Researchers examining what happened to 4,248 families that were randomly given or denied federal housing vouchers to move out of their high-poverty neighborhoods found no significant difference about seven years later between the achievement of children who moved to more middle-class neighborhoods and those who didn't.
Although some children had more stable lives and better academic results after the moves, the researchers said, on average there was no improvement. Boys and brighter students appeared to have more behavioral problems in their new schools, the studies found.
"Research has in fact found surprisingly little convincing evidence that neighborhoods play a key role in children's educational success," says one of the two reports on the Web site of the Hoover Institution's journal Education Next.
Experts often debate the factors in student achievement. Many point to teacher quality, others to parental involvement and others to economic and cultural issues.
Some critics, and the researchers themselves, suggest that the new neighborhoods may not have been good enough to make a difference.

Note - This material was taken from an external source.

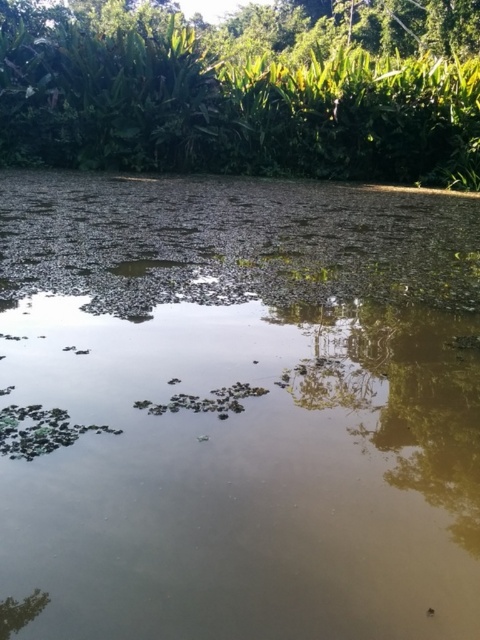 You are standing on the edge of the pond and want to place a 2m wide floating dock. The dock must be placed where the brown murky water at center is. Is the space between the green leafy trees at upper center wide enough to accommodate the dock?

The brown murky water at center is narrower than the green leafy trees at upper center, so the space between the green leafy trees at upper center is wider than the dock. However, the dock must be placed where the brown murky water at center is, which is narrower than the trees. Therefore, the dock may not fit in the area of the brown murky water at center since its width is insufficient.

You are standing at the edge of the pond and want to take a photo that includes both point A at point (268, 337) and point B at point (54, 93). Since point A is closer to you than point B, will point A appear larger in the photo?

Yes, point A at point (268, 337) will appear larger in the photo than point B at point (54, 93) because it is closer to the camera.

Under the U.S. Department of Housing and Urban Development's Moving to Opportunity program, one group of families received vouchers that could be used only to move to neighborhoods with poverty rates below 10 percent, one group got vouchers without that restriction and one group did not receive vouchers. Families with the restricted vouchers moved to neighborhoods with poverty rates averaging 12.6 percent lower than those of similar families that did not move, but not the most affluent suburbs with the highest-performing schools.
"There is a wide body of evidence going back several decades to suggest that low-income students perform better in middle-class schools," said Richard D. Kahlenberg, senior fellow at the Washington-based Century Foundation. "But, in practice, Moving to Opportunity was more like moving to mediocrity."
Harvard University sociologist William Julius Wilson said that although the families that were studied moved to neighborhoods that weren't as poor, they still had many disadvantages. Three-fifths of the families relocated to neighborhoods that were still "highly racially segregated," he said, and "as many as 41 percent of those who entered low-poverty neighborhoods subsequently moved back to more-disadvantaged neighborhoods."
The authors of one of the new reports were Lisa Sanbonmatsu, a postdoctoral fellow at the National Bureau of Economic Research; Jeffrey Kling, a Brookings Institution economist; Greg J. Duncan, an education and social policy professor at Northwestern University; and Jeanne Brooks-Gunn, a child development and education professor at Columbia University.
They cite several possible explanations why students' performance did not improve when their families moved to less poverty-stricken neighborhoods in the Baltimore, Boston, Chicago, Los Angeles and New York areas. Some families returned to poorer neighborhoods after sampling a more middle-class environment. "For many families who remained in their new tracts, the poverty rate in their neighborhood increased around them," the researchers said.
Stefanie DeLuca, a Johns Hopkins University sociologist who wrote the second report based on interviews of Moving to Opportunity families in Baltimore, said many of the parents had little faith that better teaching in better schools would help their children. They felt it was up to their children to make education work.